Structural Health and Condition Monitoring with Acoustic Emission and Guided Ultrasonic Waves: What about Long-Term Durability of Sensors, Sensor Coupling and Measurement Chain?
Acoustic Emission (AE) and Guided Ultrasonic Waves (GUWs) are non-destructive testing (NDT) methods in several industrial sectors for, e.g., proof testing and periodic inspection of pressure vessels, storage tanks, pipes or pipelines and leak or corrosion detection. In materials research, AE and GUW are useful for characterizing damage accumulation and microscopic damage mechanisms.
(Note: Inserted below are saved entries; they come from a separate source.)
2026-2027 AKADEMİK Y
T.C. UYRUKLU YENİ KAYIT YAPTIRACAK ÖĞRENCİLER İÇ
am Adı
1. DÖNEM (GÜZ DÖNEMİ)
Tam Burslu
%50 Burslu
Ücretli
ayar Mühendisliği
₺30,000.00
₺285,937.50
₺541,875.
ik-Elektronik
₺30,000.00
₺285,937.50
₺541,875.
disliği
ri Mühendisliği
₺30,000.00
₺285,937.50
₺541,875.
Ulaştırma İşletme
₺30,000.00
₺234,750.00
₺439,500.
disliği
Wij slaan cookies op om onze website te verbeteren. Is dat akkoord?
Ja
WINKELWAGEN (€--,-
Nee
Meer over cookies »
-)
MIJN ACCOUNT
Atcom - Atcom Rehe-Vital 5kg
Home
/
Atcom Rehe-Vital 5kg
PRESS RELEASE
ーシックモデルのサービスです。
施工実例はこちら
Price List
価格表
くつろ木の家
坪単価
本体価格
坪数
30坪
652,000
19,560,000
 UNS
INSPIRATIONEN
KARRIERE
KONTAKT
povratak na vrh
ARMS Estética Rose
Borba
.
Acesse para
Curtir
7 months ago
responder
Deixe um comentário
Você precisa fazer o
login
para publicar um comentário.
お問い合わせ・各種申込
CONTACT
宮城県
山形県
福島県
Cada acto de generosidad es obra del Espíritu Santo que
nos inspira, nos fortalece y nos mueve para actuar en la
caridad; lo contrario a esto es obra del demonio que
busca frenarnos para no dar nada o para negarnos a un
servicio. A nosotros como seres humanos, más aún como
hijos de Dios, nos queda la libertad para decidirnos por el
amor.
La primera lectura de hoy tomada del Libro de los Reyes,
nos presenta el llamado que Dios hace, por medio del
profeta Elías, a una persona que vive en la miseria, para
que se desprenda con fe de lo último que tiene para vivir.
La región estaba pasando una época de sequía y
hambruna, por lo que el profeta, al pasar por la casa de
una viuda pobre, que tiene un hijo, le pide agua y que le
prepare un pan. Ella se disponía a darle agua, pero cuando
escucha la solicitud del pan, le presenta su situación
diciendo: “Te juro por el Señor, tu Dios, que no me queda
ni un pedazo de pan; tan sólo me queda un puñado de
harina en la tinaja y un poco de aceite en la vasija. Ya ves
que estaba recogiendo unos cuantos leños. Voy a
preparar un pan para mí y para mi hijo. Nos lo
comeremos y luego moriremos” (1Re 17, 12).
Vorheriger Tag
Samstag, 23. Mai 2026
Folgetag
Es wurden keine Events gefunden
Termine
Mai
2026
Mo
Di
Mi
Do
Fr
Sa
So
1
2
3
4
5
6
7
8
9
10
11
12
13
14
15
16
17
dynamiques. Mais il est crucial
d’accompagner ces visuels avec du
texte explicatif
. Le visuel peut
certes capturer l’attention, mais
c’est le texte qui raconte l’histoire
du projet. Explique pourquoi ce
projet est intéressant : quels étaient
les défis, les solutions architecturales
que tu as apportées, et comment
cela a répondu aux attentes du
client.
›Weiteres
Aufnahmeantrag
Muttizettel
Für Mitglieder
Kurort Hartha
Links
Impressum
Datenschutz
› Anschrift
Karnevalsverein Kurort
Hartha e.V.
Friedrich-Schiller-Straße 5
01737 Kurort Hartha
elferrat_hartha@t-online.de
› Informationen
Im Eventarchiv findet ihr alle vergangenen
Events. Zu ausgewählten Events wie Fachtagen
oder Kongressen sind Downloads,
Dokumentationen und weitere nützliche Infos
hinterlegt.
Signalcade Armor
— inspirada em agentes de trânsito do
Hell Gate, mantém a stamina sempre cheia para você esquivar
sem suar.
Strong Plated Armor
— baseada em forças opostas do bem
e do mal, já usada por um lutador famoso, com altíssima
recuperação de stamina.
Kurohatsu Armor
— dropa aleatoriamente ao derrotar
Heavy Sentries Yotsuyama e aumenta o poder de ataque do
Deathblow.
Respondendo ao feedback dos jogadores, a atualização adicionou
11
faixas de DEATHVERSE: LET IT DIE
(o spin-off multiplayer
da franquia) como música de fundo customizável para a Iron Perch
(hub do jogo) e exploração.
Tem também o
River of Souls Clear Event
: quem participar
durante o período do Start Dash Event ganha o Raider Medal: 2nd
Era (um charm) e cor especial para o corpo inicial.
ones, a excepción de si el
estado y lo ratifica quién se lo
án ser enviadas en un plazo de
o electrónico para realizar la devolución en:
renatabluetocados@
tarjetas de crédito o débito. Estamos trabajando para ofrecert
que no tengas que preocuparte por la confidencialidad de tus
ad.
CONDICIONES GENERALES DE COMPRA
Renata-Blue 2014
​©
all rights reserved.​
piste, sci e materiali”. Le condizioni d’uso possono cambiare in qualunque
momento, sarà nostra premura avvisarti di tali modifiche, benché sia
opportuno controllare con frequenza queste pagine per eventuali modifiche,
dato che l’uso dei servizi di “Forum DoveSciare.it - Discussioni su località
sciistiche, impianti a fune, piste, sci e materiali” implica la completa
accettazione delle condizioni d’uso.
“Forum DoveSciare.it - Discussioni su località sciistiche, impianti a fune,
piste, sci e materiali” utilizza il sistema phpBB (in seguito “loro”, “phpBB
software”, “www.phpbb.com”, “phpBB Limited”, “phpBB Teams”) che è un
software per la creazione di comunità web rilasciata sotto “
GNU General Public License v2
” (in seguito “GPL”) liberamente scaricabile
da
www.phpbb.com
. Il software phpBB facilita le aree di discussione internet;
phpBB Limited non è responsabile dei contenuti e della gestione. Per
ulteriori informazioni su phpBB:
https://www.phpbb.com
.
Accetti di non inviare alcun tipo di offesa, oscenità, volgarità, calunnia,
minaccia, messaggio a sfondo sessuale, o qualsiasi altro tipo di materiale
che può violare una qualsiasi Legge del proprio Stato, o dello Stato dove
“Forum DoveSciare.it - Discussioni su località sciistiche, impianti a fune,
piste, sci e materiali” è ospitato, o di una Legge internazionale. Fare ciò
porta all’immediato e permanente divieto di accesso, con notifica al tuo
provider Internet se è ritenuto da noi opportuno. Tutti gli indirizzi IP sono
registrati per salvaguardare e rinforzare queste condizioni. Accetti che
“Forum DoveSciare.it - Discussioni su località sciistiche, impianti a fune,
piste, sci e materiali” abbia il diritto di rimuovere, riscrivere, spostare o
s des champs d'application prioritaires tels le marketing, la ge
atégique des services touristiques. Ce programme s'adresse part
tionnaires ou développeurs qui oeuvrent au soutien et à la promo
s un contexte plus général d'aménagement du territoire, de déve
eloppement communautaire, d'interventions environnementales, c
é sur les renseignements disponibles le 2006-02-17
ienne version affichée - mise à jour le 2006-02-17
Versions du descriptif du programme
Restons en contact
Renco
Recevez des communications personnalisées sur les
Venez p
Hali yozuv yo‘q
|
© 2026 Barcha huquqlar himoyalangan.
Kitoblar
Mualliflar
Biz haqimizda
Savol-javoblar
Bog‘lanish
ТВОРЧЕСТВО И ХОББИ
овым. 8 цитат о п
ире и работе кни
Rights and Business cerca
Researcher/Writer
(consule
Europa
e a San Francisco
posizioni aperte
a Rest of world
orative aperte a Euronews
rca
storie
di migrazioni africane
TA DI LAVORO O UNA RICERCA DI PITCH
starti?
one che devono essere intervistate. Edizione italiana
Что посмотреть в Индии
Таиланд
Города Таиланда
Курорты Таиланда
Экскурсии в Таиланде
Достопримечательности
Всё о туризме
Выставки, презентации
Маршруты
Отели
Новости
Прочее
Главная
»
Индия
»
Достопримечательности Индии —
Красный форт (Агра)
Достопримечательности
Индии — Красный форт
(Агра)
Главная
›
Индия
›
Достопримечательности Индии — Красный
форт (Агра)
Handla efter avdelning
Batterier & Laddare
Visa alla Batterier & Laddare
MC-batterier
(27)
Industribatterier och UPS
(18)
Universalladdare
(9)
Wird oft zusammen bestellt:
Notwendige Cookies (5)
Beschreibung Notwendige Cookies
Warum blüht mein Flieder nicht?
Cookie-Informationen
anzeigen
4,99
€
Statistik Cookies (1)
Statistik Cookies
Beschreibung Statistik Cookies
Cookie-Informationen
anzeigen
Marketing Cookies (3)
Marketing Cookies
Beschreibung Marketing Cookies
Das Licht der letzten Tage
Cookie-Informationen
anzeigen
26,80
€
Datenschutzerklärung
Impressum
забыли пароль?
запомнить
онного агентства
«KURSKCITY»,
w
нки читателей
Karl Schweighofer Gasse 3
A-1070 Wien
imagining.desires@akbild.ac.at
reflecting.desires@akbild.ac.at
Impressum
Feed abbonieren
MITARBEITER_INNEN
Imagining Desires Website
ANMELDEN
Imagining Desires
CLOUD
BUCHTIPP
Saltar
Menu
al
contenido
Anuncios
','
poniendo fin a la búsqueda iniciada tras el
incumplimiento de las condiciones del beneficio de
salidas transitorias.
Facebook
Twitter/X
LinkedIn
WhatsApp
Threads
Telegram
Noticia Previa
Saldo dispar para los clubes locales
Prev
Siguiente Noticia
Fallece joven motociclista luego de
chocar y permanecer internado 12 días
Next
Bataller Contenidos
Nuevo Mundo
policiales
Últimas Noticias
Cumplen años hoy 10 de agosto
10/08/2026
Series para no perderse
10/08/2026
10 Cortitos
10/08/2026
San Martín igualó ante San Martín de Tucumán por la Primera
AE and GUW also show potential for long-term Structural Health and Condition Monitoring (SHM and CM). With increasing computational power, even online monitoring of industrial manufacturing processes has become feasible. Combined with Artificial Intelligence (AI) for analysis this may soon allow for efficient, automated online process control. AI also plays a role in predictive maintenance and cost optimization. Long-term SHM, CM and process control require sensor integration together with data acquisition equipment and possibly data analysis. This raises the question of the long-term durability of all components of the measurement system. So far, only scant quantitative data are available. This paper presents and discusses selected aspects of the long-term durability of sensor behavior, sensor coupling and measurement hardware and software. The aim is to identify research and development needs for reliable, cost-effective, long-term SHM and CM with AE and GUW under combined mechanical and environmental service loads.